Safety of esmolol in patients with acute myocardial infarction treated with thrombolytic therapy who had relative contraindications to beta-blocker therapy

AN Mooss, DE Hilleman, SM Mohiuddin, and CB Hunter

OBJECTIVE: This study was conducted to evaluate the safety of esmolol in 114 patients treated with thrombolytic therapy for acute myocardial infarction who also had relative contraindications to beta-blockade, and the predictive value of patient tolerance to esmolol and subsequent patient tolerance of oral beta-blocker therapy. PATIENTS: One hundred and fourteen patients with myocardial infarction documented by enzyme concentrations and electrocardiographic changes who also had relative contraindications to beta-blockade. METHODS: Esmolol was initiated during acute myocardial infarction for myocardial ischemia (n = 88), hypertension (n = 13), or supraventricular tachycardia (n = 13). Relative contraindications to beta-blocker therapy included either active signs/symptoms of left ventricular dysfunction or a history of congestive heart failure (n = 40), a history of chronic obstructive pulmonary disease or asthma (n = 31), bradycardia (HR < 60 beats/min; n = 18), peripheral vascular disease (n = 15), or hypotension (systolic BP < 100 mm Hg; n = 14). RESULTS: During initial esmolol dose titration, 69 patients tolerated 300 micrograms/kg/min, 12 patients tolerated 200 micrograms/kg/min, 17 patients tolerated 100 micrograms/kg/min, and 16 patients tolerated 50 micrograms/kg/min. Twenty-eight patients (25 percent) developed dose-limiting adverse effects during esmolol maintenance infusions. Sixteen patients required esmolol dose reduction and 12 required esmolol discontinuation. Adverse effects reversed within 30-45 minutes following dose reduction or discontinuation. The 86 patients who tolerated esmolol infusions without dose reduction or drug discontinuation were subsequently treated with oral beta-blockers.

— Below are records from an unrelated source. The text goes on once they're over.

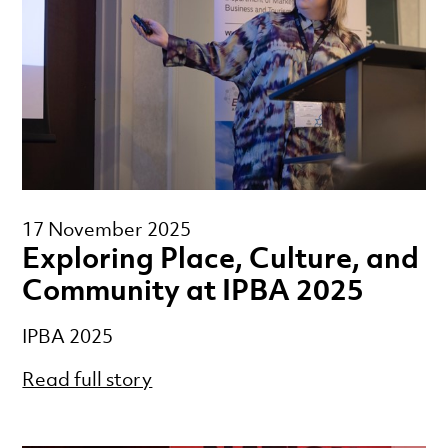
17 November 2025
Exploring Place, Culture, and
Community at IPBA 2025
IPBA 2025
Read full story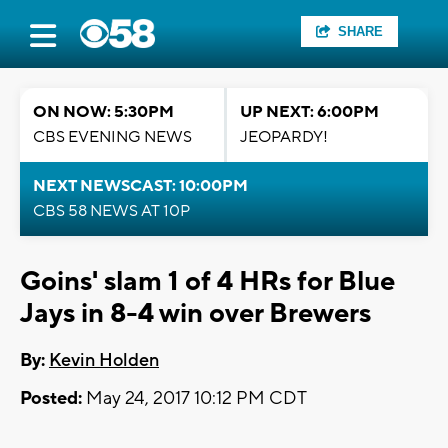
SHARE
ON NOW: 5:30PM
UP NEXT: 6:00PM
CBS EVENING NEWS
JEOPARDY!
NEXT NEWSCAST: 10:00PM
CBS 58 NEWS AT 10P
Goins' slam 1 of 4 HRs for Blue
Jays in 8-4 win over Brewers
By:
Kevin Holden
Posted:
May 24, 2017 10:12 PM CDT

Eleven of these patients (13 percent) developed adverse effects requiring oral beta-blocker discontinuation. Nine of these patients had tolerated only 50 micrograms/kg/min of esmolol, and the other 2 patients had tolerated only 100 micrograms/kg/min. CONCLUSIONS: Esmolol can be used safely in most patients treated with thrombolytic therapy for acute myocardial infarction who have relative contraindications to beta-blockers. Tolerance to higher maintenance doses of esmolol is a good predictor of subsequent outcome with oral beta-blocker therapy.